Los legisladores salteños se posicionan como aliados clave del Jefe de Gabinete en el Congreso, con gestos políticos y mediáticos que buscan sostener su figura frente a cuestionamientos.
En medio de la controversia que rodea al vocero presidencial y actual Jefe de Gabinete, Manuel Adorni, comenzaron a delinearse con mayor claridad los respaldos políticos dentro del Congreso. En ese escenario, los diputados salteños Carlos Zapata y Emilia Orozco emergen como figuras centrales en la defensa del funcionario.
La situación se da en el marco de cuestionamientos vinculados al uso de recursos oficiales, viajes y adquisiciones patrimoniales que generaron ruido político y mediático. Frente a esto, el respaldo de ambos legisladores se expresó en distintos planos.
Por un lado, Emilia Orozco sostuvo públicamente la integridad de Adorni, planteando que el funcionario es objeto de un nivel de exposición mediática que no se aplicaba en otros momentos de la política argentina.
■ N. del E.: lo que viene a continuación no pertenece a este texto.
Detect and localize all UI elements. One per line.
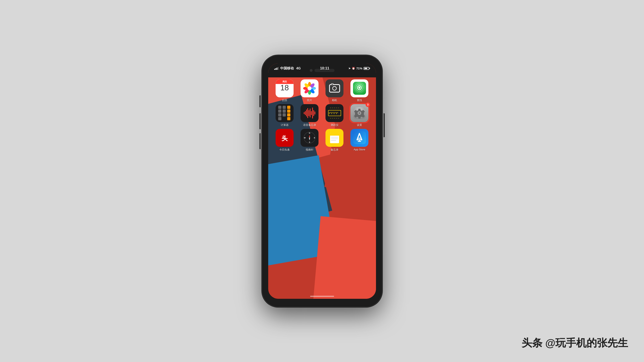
- svg-text:E: E: [314, 137, 315, 139]
- svg-text:头: 头: [282, 135, 288, 142]
- calc-btn-3: [287, 106, 290, 109]
- calc-btn-5: [282, 109, 286, 113]
- mark-2: [330, 112, 331, 113]
- volume-down-button[interactable]: [260, 133, 261, 149]
- mark-1: [329, 112, 330, 114]
- time-display: 10:11: [320, 66, 329, 70]
- app-notes[interactable]: 备忘录: [324, 129, 346, 152]
- app-row-3: 头 头 今日头条 N E: [272, 129, 372, 152]
- appstore-svg: [353, 131, 366, 144]
- wave-2: [305, 111, 306, 115]
- wave-7: [311, 111, 312, 115]
- status-bar: 中国移动 4G 10:11 ➤ ⏰ 71%: [268, 63, 376, 73]
- alarm-icon: ⏰: [352, 67, 355, 70]
- app-row-2: 计算器: [272, 104, 372, 127]
- voice-wave: [304, 107, 315, 118]
- svg-point-28: [309, 137, 310, 138]
- mark-4: [333, 112, 333, 113]
- app-photos[interactable]: 照片: [298, 79, 320, 102]
- find-label: 查找: [357, 98, 362, 102]
- app-calculator[interactable]: 计算器: [274, 104, 296, 127]
- photos-icon: [300, 79, 318, 97]
- svg-text:S: S: [309, 141, 310, 143]
- toutiao-label: 今日头条: [280, 148, 290, 152]
- camera-notch: [331, 83, 334, 84]
- app-appstore[interactable]: App Store: [348, 129, 370, 152]
- app-grid: 周四 18 日历: [268, 75, 376, 299]
- app-camera[interactable]: 相机: [324, 79, 346, 102]
- iphone-frame: 中国移动 4G 10:11 ➤ ⏰ 71%: [262, 55, 382, 307]
- measure-label: 测距仪: [331, 123, 338, 127]
- calc-btn-8: [282, 113, 286, 116]
- svg-point-11: [358, 87, 360, 89]
- toutiao-svg: 头 头: [278, 131, 292, 145]
- calculator-label: 计算器: [281, 123, 288, 127]
- app-toutiao[interactable]: 头 头 今日头条: [274, 129, 296, 152]
- mark-3: [332, 112, 332, 114]
- network-label: 4G: [296, 66, 301, 70]
- signal-bar-3: [276, 68, 278, 70]
- volume-up-button[interactable]: [260, 113, 261, 129]
- app-voice-memo[interactable]: 语音备忘录: [298, 104, 320, 127]
- status-left: 中国移动 4G: [274, 66, 301, 71]
- notes-svg: [328, 131, 341, 144]
- calc-btn-1: [278, 106, 282, 109]
- battery-fill: [364, 68, 367, 69]
- calc-btn-4: [278, 109, 282, 113]
- settings-label: 设置: [357, 123, 362, 127]
- svg-rect-32: [330, 135, 339, 136]
- find-svg: [353, 82, 366, 95]
- calendar-label: 日历: [282, 98, 287, 102]
- signal-bar-1: [274, 69, 275, 70]
- calc-btn-eq: [287, 117, 290, 120]
- app-find[interactable]: 查找: [348, 79, 370, 102]
- calendar-day: 周四: [276, 79, 294, 84]
- battery-body: [364, 67, 369, 70]
- app-measure[interactable]: －－－－－: [324, 104, 346, 127]
- measure-marks: [328, 112, 338, 114]
- camera-icon: [326, 79, 344, 97]
- settings-gear-svg: [354, 107, 366, 119]
- svg-text:N: N: [309, 132, 310, 134]
- carrier-label: 中国移动: [280, 66, 294, 71]
- mark-7: [336, 112, 337, 114]
- appstore-icon: [350, 129, 368, 147]
- svg-point-16: [358, 112, 360, 114]
- wave-8: [312, 107, 313, 118]
- calculator-icon: [276, 104, 294, 122]
- signal-bar-4: [278, 67, 278, 70]
- app-calendar[interactable]: 周四 18 日历: [274, 79, 296, 102]
- photos-svg: [302, 81, 316, 95]
- compass-svg: N E S W: [303, 131, 316, 144]
- location-icon: ➤: [348, 67, 351, 70]
- calendar-icon: 周四 18: [276, 79, 294, 97]
- calendar-date: 18: [280, 84, 289, 91]
- notes-label: 备忘录: [331, 148, 338, 152]
- wave-3: [306, 109, 307, 116]
- camera-label: 相机: [332, 98, 337, 102]
- find-icon: [350, 79, 368, 97]
- camera-body: [329, 84, 340, 92]
- photos-label: 照片: [307, 98, 312, 102]
- notes-icon: [326, 129, 344, 147]
- signal-bar-2: [276, 68, 276, 70]
- voice-memo-label: 语音备忘录: [303, 123, 316, 127]
- battery-icon: [364, 67, 370, 70]
- toutiao-icon: 头 头: [276, 129, 294, 147]
- voice-memo-icon: [300, 104, 318, 122]
- mute-button[interactable]: [260, 95, 261, 107]
- wave-5: [308, 110, 309, 116]
- app-settings[interactable]: 3: [348, 104, 370, 127]
- iphone-screen: 中国移动 4G 10:11 ➤ ⏰ 71%: [268, 63, 376, 299]
- calc-btn-9: [287, 113, 290, 116]
- wave-4: [307, 108, 308, 118]
- calc-btn-7: [278, 113, 282, 116]
- calc-btn-6: [287, 109, 290, 113]
- power-button[interactable]: [384, 113, 385, 137]
- app-row-1: 周四 18 日历: [272, 79, 372, 102]
- compass-icon: N E S W: [300, 129, 318, 147]
- measure-tape: [328, 110, 341, 116]
- calc-btn-0: [278, 117, 282, 120]
- wave-9: [313, 110, 314, 116]
- app-compass[interactable]: N E S W 指南针: [298, 129, 320, 152]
Su posicionamiento no solo apuntó a defender a la figura individual, sino también a sostener el discurso del oficialismo.
Por otro lado, Carlos Zapata protagonizó un gesto que tuvo fuerte lectura política: un abrazo en plena Cámara de Diputados con Adorni. Más allá de lo personal, la imagen fue interpretada como una señal clara de alineamiento y respaldo sin matices.
Ambas acciones reflejan la consolidación de un núcleo de apoyo que busca contener el impacto de las críticas y sostener la figura del Jefe de Gabinete en un contexto de creciente presión.
Sin embargo, este acompañamiento también abre interrogantes sobre el rol institucional del Congreso en su función de control. El respaldo cerrado, sin cuestionamientos visibles, pone en debate los límites entre la lealtad política y la responsabilidad de fiscalización.